この世界最小QRコードが、ギネス世界記録に認定されました。
電子顕微鏡でしか見えない、驚異のサイズ
記録を打ち立てたのは、オーストリアのウィーン工科大学(TU Wien)の研究チームと、データ保存技術企業のCerabyte(セラバイト)社です。
作られたQRコードの面積は、1.977平方マイクロメートル。これは、多くの細菌よりも小さなサイズです。個々の画素(ピクセル)はわずか49ナノメートルで、可視光の波長の約10分の1。

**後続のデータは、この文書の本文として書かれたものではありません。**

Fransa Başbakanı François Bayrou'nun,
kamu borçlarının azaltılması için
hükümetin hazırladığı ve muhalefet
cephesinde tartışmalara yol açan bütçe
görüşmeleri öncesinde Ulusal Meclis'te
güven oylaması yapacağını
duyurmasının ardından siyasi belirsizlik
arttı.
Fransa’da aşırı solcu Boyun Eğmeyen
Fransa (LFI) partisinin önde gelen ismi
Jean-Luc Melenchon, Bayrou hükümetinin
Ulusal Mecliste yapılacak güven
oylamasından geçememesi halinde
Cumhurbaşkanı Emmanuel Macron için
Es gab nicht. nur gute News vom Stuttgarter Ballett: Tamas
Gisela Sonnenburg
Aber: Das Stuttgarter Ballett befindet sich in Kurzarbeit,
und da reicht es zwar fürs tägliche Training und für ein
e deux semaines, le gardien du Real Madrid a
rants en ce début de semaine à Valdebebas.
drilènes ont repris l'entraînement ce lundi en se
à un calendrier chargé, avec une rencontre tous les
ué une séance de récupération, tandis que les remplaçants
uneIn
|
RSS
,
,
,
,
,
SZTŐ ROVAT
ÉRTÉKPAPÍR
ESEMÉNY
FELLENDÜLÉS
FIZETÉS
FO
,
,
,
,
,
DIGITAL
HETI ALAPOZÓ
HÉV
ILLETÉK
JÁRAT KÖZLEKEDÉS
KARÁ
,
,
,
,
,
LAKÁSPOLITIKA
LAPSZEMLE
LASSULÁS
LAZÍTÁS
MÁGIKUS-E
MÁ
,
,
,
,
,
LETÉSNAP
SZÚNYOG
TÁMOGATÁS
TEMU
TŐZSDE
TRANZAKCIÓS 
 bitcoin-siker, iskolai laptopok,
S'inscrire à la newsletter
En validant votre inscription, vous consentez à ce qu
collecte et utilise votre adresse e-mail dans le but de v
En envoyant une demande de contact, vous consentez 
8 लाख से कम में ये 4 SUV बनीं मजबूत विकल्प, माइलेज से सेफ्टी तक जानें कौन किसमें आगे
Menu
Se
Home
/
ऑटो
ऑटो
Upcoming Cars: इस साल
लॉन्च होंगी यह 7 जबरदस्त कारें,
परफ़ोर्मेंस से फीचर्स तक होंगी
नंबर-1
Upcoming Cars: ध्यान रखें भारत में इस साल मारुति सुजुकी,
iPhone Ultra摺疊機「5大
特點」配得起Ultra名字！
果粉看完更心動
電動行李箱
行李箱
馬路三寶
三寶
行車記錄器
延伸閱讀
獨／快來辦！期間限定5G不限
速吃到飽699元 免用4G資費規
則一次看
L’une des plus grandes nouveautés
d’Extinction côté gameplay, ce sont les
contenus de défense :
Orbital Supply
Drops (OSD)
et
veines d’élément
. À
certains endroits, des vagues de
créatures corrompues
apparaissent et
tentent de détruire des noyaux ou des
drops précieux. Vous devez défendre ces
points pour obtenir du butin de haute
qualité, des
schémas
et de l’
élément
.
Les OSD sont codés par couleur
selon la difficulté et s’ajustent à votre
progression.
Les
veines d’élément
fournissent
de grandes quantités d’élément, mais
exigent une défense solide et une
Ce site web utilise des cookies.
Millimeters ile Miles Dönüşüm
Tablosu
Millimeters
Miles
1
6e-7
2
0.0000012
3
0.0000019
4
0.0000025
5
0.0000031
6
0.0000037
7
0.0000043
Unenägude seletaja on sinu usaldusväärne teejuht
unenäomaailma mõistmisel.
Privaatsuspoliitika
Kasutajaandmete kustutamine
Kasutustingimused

光学顕微鏡ではまったく識別できません。
研究チームは「集束イオンビーム」という技術を使い、窒化(ちっか)クロムの薄膜を極めて精密に加工しました。窒化クロムは、金属のクロムと窒素(ちっそ)からできた非常に硬い素材で、摩耗や熱、サビに強いのが特徴です。

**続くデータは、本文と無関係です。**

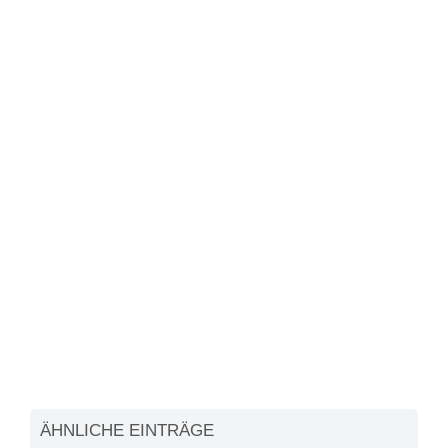
ÄHNLICHE EINTRÄGE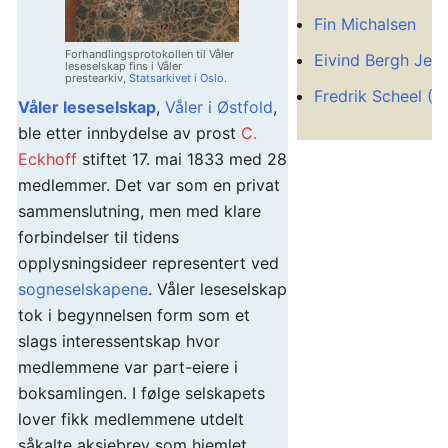
Fin Michalsen
Forhandlingsprotokollen til Våler
Eivind Bergh Jer
leseselskap fins i Våler
prestearkiv,
Statsarkivet i Oslo
.
Fredrik Scheel (
Våler leseselskap
,
Våler i Østfold
,
ble etter innbydelse av prost
C.
Eckhoff
stiftet 17. mai 1833 med 28
medlemmer. Det var som en privat
sammenslutning, men med klare
forbindelser til tidens
opplysningsideer representert ved
sogneselskapene
. Våler leseselskap
tok i begynnelsen form som et
slags interessentskap hvor
medlemmene var part-eiere i
boksamlingen. I følge selskapets
lover fikk medlemmene utdelt
såkalte aksjebrev som hjemlet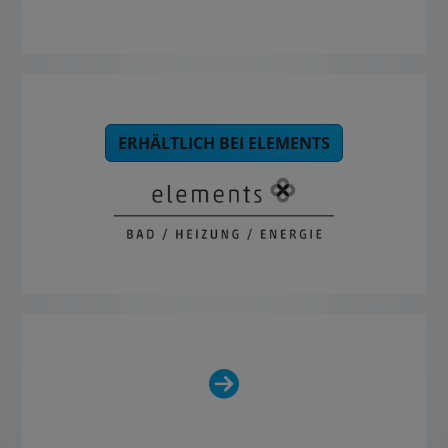
ERHÄLTLICH BEI ELEMENTS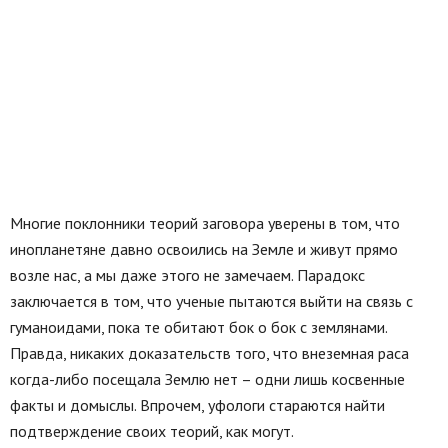
Многие поклонники теорий заговора уверены в том, что
инопланетяне давно освоились на Земле и живут прямо
возле нас, а мы даже этого не замечаем. Парадокс
заключается в том, что ученые пытаются выйти на связь с
гуманоидами, пока те обитают бок о бок с землянами.
Правда, никаких доказательств того, что внеземная раса
когда-либо посещала Землю нет – одни лишь косвенные
факты и домыслы. Впрочем, уфологи стараются найти
подтверждение своих теорий, как могут.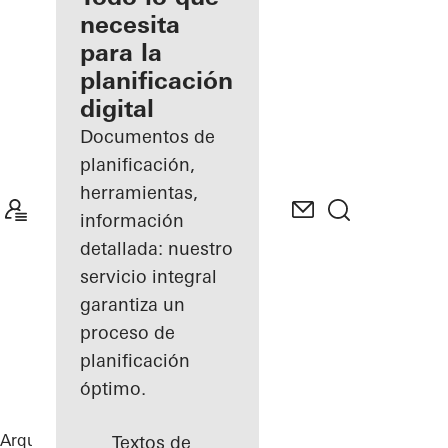
registrado
necesita
para la
Descubre
planificación
mi área
de
digital
trabajo
Documentos de
planificación,
herramientas,
información
detallada: nuestro
servicio integral
garantiza un
proceso de
planificación
óptimo.
Arquitectos
Referencias
Highlights
Textos de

こうした高い耐久性を持つ材料だからこそ、微細な構造でも安定して情報を保つことができます。完成したQRコードは、ウィーン大学の走査型電子顕微鏡によって独立に検証され、実際に読み取れることも確認されました。
ギネス世界記録に正式認定されたのは、2025年12月3日。なお今回のQRコードは、従来記録のわずか37%のサイズだといいます。
小さいだけじゃない。“超安定”が本当のすごさ
「マイクロサイズの構造自体は、今や珍しくありません」と語るのは、TU Wienのポール・マイホーファー教授。しかし本当に難しいのは、“安定して読み取れる状態を保つこと”だといいます。
原子レベルの構造は時間とともに拡散し、情報が失われる可能性があります。そこで鍵となったのが“薄膜セラミック材料”です。

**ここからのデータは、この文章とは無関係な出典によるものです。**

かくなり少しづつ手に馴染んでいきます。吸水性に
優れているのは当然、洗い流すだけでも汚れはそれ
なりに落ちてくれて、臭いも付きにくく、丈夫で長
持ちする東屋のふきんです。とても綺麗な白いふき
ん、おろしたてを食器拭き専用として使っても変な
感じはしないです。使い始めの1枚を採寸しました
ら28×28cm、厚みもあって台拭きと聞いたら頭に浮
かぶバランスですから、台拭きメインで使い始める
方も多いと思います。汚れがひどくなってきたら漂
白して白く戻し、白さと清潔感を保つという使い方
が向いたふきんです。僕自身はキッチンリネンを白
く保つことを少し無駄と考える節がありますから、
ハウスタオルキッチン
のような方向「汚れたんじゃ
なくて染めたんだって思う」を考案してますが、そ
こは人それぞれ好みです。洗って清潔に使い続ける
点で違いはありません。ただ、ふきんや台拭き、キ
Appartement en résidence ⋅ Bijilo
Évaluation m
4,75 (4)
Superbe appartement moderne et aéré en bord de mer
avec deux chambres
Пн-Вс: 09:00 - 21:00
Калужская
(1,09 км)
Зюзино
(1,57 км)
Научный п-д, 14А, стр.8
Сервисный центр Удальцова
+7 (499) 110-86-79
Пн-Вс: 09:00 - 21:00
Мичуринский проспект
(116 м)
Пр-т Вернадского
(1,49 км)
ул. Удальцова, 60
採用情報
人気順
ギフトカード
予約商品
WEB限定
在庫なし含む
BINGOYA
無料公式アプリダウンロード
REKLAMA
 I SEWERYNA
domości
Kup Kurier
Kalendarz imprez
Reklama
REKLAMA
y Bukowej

この素材は高性能切削工具のコーティングなどにも使われるほど耐久性が高く、過酷な環境でも安定性を維持します。研究チームはこの特性をデータ保存に応用。微細でありながら、繰り返し読み取れるQRコードの作成に成功しました。
つまり、今回の快挙は小さいだけではありません。小さくて、しかも長持ちする──そこが最大のポイントなのです。